Sean waited. This was what you got when you asked Sam a simple question.
“I know, I digress. Anywho, where was I? Oh yeah. The reason I called is, when I saw the magazines, it was like something snapped and I knew who it was.”
“Knew who who was?”
“You know, the client who told me about Hemingway’s missing rod. The name I was trying to remember.”
Sean kept the excitement out of his voice. “Go on,” he said.

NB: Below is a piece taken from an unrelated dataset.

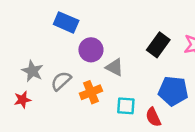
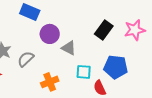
orange cross: (91, 92) -> (50, 82), moved
cyan square: (126, 106) -> (84, 72), moved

“Well, first thing is, it was a chick. She was a journalist for Esquire, I think. I remembered because she had come out here to write an article about Al McClane, the fishing editor of Field & Stream. Told me he was supposed to have been a Cold War spy, that all the fishing trips were just a cover. Talked as if she’d met him before. ‘Al this, Al that.’ He used to rent out a cabin on the Madison. I guided him a couple times. He was so good, it was like he caught trout as an afterthought. Like, he’d be talking to you about wine or some shit—he was a gourmet cook—and then he’d make a cast and catch a fish, and then go back to whatever he was talking about. A fucking trout wizard.”

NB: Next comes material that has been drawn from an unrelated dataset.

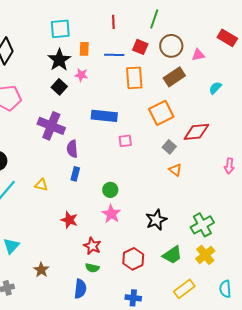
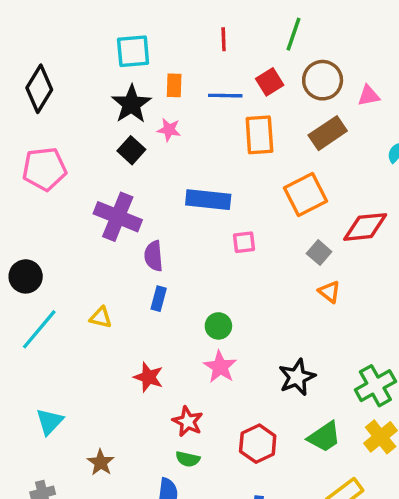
red square: (140, 47) -> (270, 82), turned 35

“How could you forget a story like that?”
“I didn’t forget that story. What I forgot was, this woman had told me this other story about meeting Ernest Hemingway’s son. The oldest one, Jack. She said he was the real fisherman in the family, and it was him who told her the story of his dad’s tackle getting lost.”
“What can you remember?”
“Not a goddamn thing. I was more interested in the Al McClane connection. Ernest Hemingway, that didn’t mean much to me. But she was a looker, so I was probably looking at her boobs while she talked.”
“What was her name?”
“I can’t remember. I drove all the way home, Bridger to Ennis, I just can’t bring it back. I have a vague recollection it was initials, not like a whole name.”
“Do you have guide records going that far back?”

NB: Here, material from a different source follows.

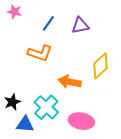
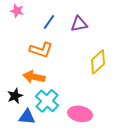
orange arrow: (70, 82) -> (34, 77), moved

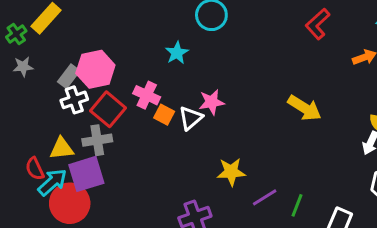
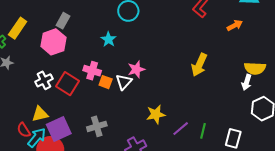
pink hexagon: (95, 69) -> (53, 42), moved
gray rectangle: (69, 76) -> (63, 21), moved
yellow arrow: (304, 108) -> (199, 65), turned 90
gray cross: (97, 140) -> (97, 126), moved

“I was afraid you were going to say that. Yeah, I got my journals. But I’d have to do some digging, ’cause they’re sort of unorganized. Shit, you know me.”
“I do. I’ll be there at eight tomorrow morning to help. Does Molly have coffee or should I stop at Lookers and Lattes?”
“Just because we don’t drink doesn’t mean we don’t drink coffee. But hold off ’til nine. Sarah’s not sleeping through the night yet and sometimes that couple hours, six to eight or nine, that’s the only time we have any peace.”
—
Sean dressed for his date with Martha in clean jeans and a snap-up shirt, what passed for black tie in Montana, and she walked out the door, waving as he drove up. He got out to hold the door for her.
“You’re all tricked out, Martha. I hardly recognize you without your duty belt.”
“I slipped my Walther PPS in my boot.”
She turned her calf, showing him her boots with the roses.
“Armed and beautiful, that’s my girl.”